Viewing Record 2 of 4 artist: Babis, Larry

New York

  • Accession Number:
    1985:506
  • Artist:
    Babis, Larry
  • Date:
    1976
  • Medium:
    Dye transfer print
  • Dimensions:
    image: 9 in x 14 in; mat: 16 in x 20 in; paper: 12 1/2 in x 17 in
  • Credit Line:
    Gift of the artist

Tags:

About the Photographer

Babis, Larry

American, b. 1949

Photographers have been using various color processes for more than a century. Color film went on the market in the mid-1930s, but it was only in the 1970s that color photography came to be accepted as an art form. Along with better-known photographers like William Eggleston, Joel Meyerowitz, and Stephen Shore, Larry Babis was part of a rising generation who embraced color and overturned the longstanding notion that it was a lowbrow medium. Up to that point color was strongly associated with advertising and photojournalism, and the myth persisted that only black and white photographs achieved the qualities of art. Color photography's apparent coming of age in the 1970s is partly a matter of being christened by influential museum curators like John Szarkowski, who organized a pivotal exhibition of Eggleston's color photographs at the Museum of Modern Art in 1976. However, the creative work of Babis and his contemporaries played a major role in paving the way for the later predominance of color photographs in museums and galleries.

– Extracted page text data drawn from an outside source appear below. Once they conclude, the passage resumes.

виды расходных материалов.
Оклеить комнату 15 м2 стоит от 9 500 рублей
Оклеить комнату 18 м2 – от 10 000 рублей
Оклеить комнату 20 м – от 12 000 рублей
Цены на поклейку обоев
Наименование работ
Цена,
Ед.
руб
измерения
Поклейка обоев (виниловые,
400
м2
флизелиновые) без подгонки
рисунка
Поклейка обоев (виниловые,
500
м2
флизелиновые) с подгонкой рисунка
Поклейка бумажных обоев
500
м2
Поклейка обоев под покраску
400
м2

After photographing New York's residential neighborhoods, Larry Babis broadened his focus to examine the American social landscape on a larger scale, and in 1976 he began to travel and photograph throughout the United States. The basic subject matter of his pictures ranges from fairly ordinary places, like a nondescript street in New Jersey, to surreal scenes of people whose actions and preoccupations seem to demonstrate aspects of the era's cultural mentality. In one photograph from 1975, for example, a man plays a zebra-striped piano in a room full of taxidermy animals. If there is an ironic or absurdist quality to Babis's work, his photographs are just as often understated, flirting with banality. He employs a deliberately casual style that mimics the imprecise compositions and technical flaws of amateur snapshots, for example, by shooting at off-center angles or using an overly bright flash. In this regard, his photographs are not only about American life in the 1970s, but they also deal with the operations and peculiarities of the photographic medium at large.

Larry Babis was born in New York City in 1949 and completed a BFA at Cooper Union in New York in 1975, where he studied with Joel Meyerowitz, Tod Papageorge, and briefly with Garry Winogrand. His work was included in New Color: A Decade of Color Photography, a 1981 group exhibition curated by Sally Eauclaire at the International Center of Photography, New York. His work has also been exhibited at Cooper Union, New York, NY (1975); the Rochester Institute of Technology, NY (1976); Bard College, Annandale-on-Hudson, NY (1977); and the Photographers’ Gallery, London, UK (2002). His work is included in several books edited by Sally Eauclaire: The New Color Photography (1981), New Color / New Work: Eighteen Photographic Essays (1984), and American Independents: Eighteen Color Photographers (1987). Babis’s work in The New Color Photography was made with the support of a 1977 National Endowment for the Arts Individual Photographer’s Fellowship. His work is in the collection of the Smithsonian American Art Museum, Washington, DC, among other institutions. Babis has lived in Missoula, MT, since 1985.